FIG. 7 is a signal flow diagram illustrating an example operation in which the electronic device 200 identifies a location of the first external electronic device 310 using the second external electronic device 320, when the electronic device 200 receives an advertising frame in a state where a ranging session is created between the electronic device 200 and the second external electronic device 320, according to various embodiments.

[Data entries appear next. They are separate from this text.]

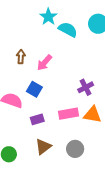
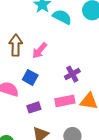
brown arrow: (21, 57) -> (16, 45), size x1.5
purple cross: (86, 87) -> (72, 74), moved

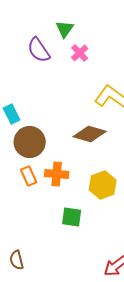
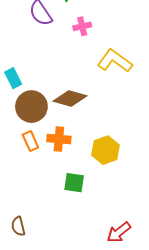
pink cross: (80, 53) -> (82, 26), moved, turned 30
brown diamond: (90, 134) -> (70, 98), moved

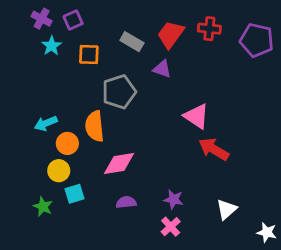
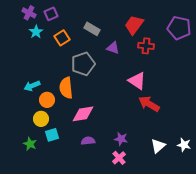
red cross: (209, 29) -> (146, 46), moved
red trapezoid: (171, 34) -> (134, 25), moved
orange square: (89, 55) -> (62, 38), turned -35
white star: (267, 232) -> (184, 145), moved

FIG. 7 focuses on descriptions different from those explained with reference to FIG. 5 and FIG. 6, and except for those descriptions, the same descriptions explained with reference to FIG. 5 and FIG. 6 may be applied.

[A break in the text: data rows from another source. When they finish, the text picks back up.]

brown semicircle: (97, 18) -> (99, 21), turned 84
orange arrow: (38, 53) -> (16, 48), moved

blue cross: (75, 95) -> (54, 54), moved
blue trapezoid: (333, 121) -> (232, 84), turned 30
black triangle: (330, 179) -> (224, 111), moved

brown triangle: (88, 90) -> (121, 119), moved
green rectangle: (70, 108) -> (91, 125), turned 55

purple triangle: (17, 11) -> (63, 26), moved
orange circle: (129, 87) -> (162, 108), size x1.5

According to an embodiment, the electronic device 200 may create a ranging session with the second external electronic device 320 to periodically perform positioning of the second external electronic device 320. For example, for positioning of the second external electronic device 320 such as a smart watch coupled to the electronic device 200 through wireless communication, the processor 220 may create a ranging session (e.g., a plurality of ranging blocks) between the electronic device 200 and the second external electronic device 320. According to an embodiment, operation 701 may refer to an operation in which the electronic device 200 creates a ranging session for UWB communication with the second external electronic device 320, irrespective of receiving of an advertising frame.

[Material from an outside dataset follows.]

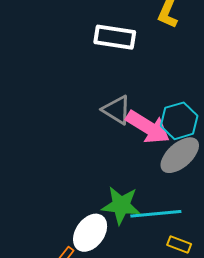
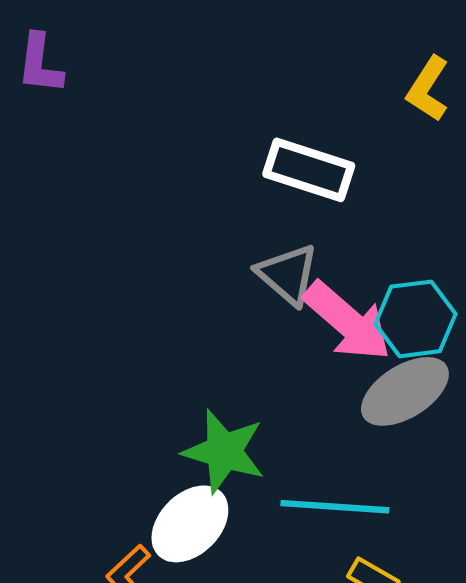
white rectangle: (115, 37) -> (309, 170), moved
green star: (121, 205) -> (224, 451), moved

According to an embodiment, in operation 703, the first external electronic device 310 may transmit the advertising frame. The operation 703 may correspond to the operation 501 of FIG. 5.

According to an embodiment, in operation 705, the electronic device 200 may receive the advertising frame. The processor 220 may receive the advertising frame from the first external electronic device 310 in a state where the ranging session is created (e.g., the operation 701).

According to an embodiment, in operation 707, the electronic device 200 may transmit a first request signal which requests the second external electronic device 320 to receive the advertising frame from the first external electronic device 310, through the ranging session created in advance. For example, the processor 220 may transmit the first request signal through in-band, using a ranging session being created periodically between the second external electronic device 320 and the electronic device 200.

According to an embodiment, in operation 709, the electronic device 200 and the second external electronic device 320 may receive the advertising frame transmitted by the first external electronic device 310. Operation 709 may correspond to the operation 509 of FIG. 5 and the operation 617 of FIG. 6. The second external electronic device 320 may obtain the first timestamp information 521 on a timing of receiving the advertising frame.

According to an embodiment, in operation 711, the second external electronic device 320 may transmit advertisement result response data, through the ranging session created in advance. The electronic device 200 may receive the advertisement result response data through the ranging session. The first timestamp information 521 and the second timestamp information 523 may be included in the advertisement result response data.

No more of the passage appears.